標高三千メートルの稜線を延々と駆け登り、稀薄な酸素に肺が焼け、関節の一つひとつが軋んで軋んで限界を訴える。 体重の五倍にまで設定された重力制御エリアで、岩盤に拳を叩き込み、骨の軋む音に耐えながらひたすらに打ち続ける。
時間圧縮モードによる訓練効率化を行っているため、時間の進みも極端に早い。
「遅い! そんな動きで臣永の背中が見えるか!」
ガドラの怒声が、嵐のように響く。 回避訓練では、彼の拳が仮想空間の空気ごと歪ませてくる。 一撃もらえば即リセット。膝が砕け、腕が折れ、再構築されるたびに痛覚が累積する。

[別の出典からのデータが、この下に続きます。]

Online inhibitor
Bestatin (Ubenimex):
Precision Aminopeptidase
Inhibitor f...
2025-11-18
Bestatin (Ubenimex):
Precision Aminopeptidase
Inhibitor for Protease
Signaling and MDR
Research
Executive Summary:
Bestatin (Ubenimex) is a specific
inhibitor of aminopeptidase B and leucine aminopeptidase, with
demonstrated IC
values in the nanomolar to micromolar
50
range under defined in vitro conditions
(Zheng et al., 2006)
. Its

「どうした!何も聞こえんぞ!ずいぶんと無口な拳だな!」
「そんなこといっても……」
「回避訓練だからと逃げてばかりじゃだめだ!一発でも撃ち返してこい!」
「……くそっ!」
脚は重く、息は切れ、意識は何度も遠のいた。 それでも、倒れるたびに立ち上がった。
「よし。体力が尽きたようだな。では、今から“連撃五百”だ」
「……は?」
「この壁に、連続で五百発の拳を打ち込む。失敗したら最初からだ」
ガドラの指示で、厚さ一メートルはあろうかという岩盤が現れる。
「灰島賢、君はたしかに技術もセンスある。だが、基礎ステータスが低い。それでは宝の持ち腐れだ」
「そりゃ……あなたや矢神さんと比べたら」
「比べたら? 君は俺や矢神に並びたいんじゃなかったのか?」
「……ッ!」
「パワー、アジリティ。君がいくらセンスがあろうが、俺や矢神ならその二点だけで君を倒し得る。だからいいか、鍛えるんだ。己の基礎ステータスを、地道に、徹底的に」
ガドラの言葉に、俺は無言で拳を握った。
五十発を超えたあたりで、拳が裂けた。 百発で肩が外れ、二百で吐血。三百を過ぎた頃には、視界が滲んで何も見えなかった。
それでも、殴った。 「……まだ……俺は……」
(矢神さん……黒磯……この先に行くためには、ここで折れたら意味がない)
最後の一発を打ち込んだとき、岩が砕けて崩れた。 そして同時に、俺の意識も途切れた。
* * *
意識が戻ったとき、訓練空間は深夜モードに移行していた。
時間圧縮モードを使っているためか、何日経ったかわからない。
冷たい風が吹き抜ける中、俺は立ち上がり、ひとりで訓練を再開していた。
「……やるじゃねえか。黙って自習する奴は嫌いじゃないぞ」
ふいに現れたガドラの口元には笑みが浮かんでいた。
「でも……まだ、届かないです」
「いずれ届くさ。お前の拳からは、“覚悟”の匂いがしている」
「匂い……?」
「拳は形じゃない。生き様だ。 誰を信じ、何を守り、どこまで立ち向かうか──その全部が拳に染み込む」
そう言って彼は背を向けた。
「そろそろ次の段階だ。明日からは、SENET内の秘匿サーバーに入る。 “現実より過酷な現実”──極限戦闘環境だ」
「秘匿サーバー……」
「そこでは、一瞬の判断ミスでリスポーンどころか“人格の再構築”に関わる。 覚悟がないのなら、今すぐログアウトをしろ」
「……やります。俺は矢神さんの代わりじゃない。俺自身の戦いのために、やるんです」
「その目だよ。そういう目をしてる奴が、最後には勝つ」
ガドラは拳をゆっくりと掲げた。
「さあ、地獄のリングに入ってこい、灰島賢。 最強ってのは、戦場でこそ証明されるものだ!!」
拳がぶつかる音が、虚空に鳴り響いた。